**Work order**
Report back every line below that carries the word "стиль".

**The input**

- - -

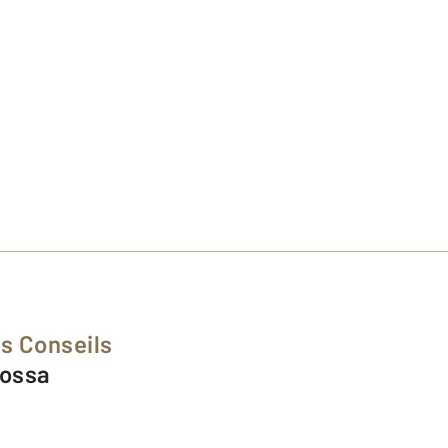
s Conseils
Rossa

- - -

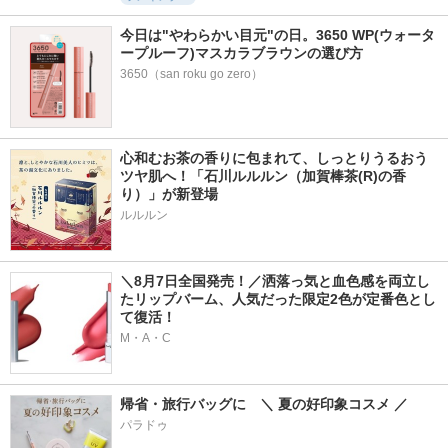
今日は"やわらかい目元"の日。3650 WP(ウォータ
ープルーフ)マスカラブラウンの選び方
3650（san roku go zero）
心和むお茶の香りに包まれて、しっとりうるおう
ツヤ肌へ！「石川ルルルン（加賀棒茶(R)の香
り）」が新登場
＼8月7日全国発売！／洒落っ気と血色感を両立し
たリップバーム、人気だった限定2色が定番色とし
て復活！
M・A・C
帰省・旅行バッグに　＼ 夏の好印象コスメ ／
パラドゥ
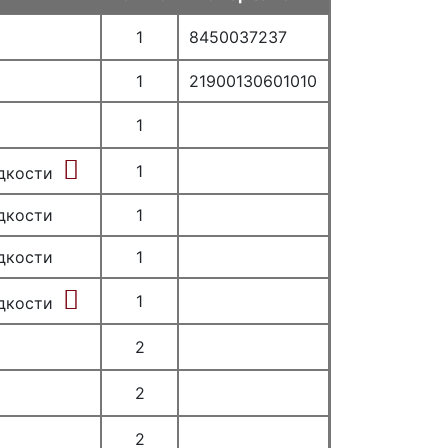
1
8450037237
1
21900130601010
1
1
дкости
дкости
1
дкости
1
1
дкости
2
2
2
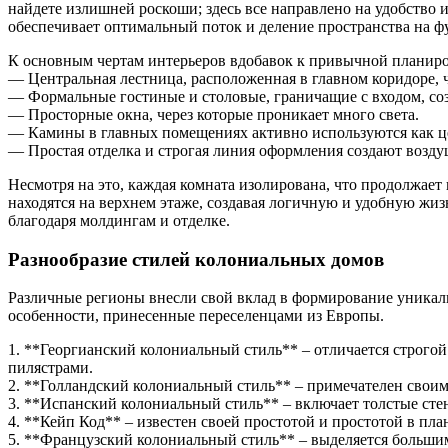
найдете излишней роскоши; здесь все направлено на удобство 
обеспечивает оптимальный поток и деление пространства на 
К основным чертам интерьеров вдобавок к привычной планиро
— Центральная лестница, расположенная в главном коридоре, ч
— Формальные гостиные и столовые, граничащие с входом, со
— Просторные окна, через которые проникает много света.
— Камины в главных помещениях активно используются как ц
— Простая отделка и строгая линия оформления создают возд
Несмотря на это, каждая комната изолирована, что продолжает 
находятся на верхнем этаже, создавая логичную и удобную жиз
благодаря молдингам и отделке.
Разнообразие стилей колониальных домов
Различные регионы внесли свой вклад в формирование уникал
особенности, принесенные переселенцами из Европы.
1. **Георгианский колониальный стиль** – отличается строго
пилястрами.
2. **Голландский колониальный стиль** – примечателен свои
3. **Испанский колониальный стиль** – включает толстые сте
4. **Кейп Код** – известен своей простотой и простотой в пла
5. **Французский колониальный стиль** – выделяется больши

- - -

**Reply**
1. **Георгианский колониальный стиль** – отличается строго
2. **Голландский колониальный стиль** – примечателен свои
3. **Испанский колониальный стиль** – включает толстые сте
5. **Французский колониальный стиль** – выделяется больши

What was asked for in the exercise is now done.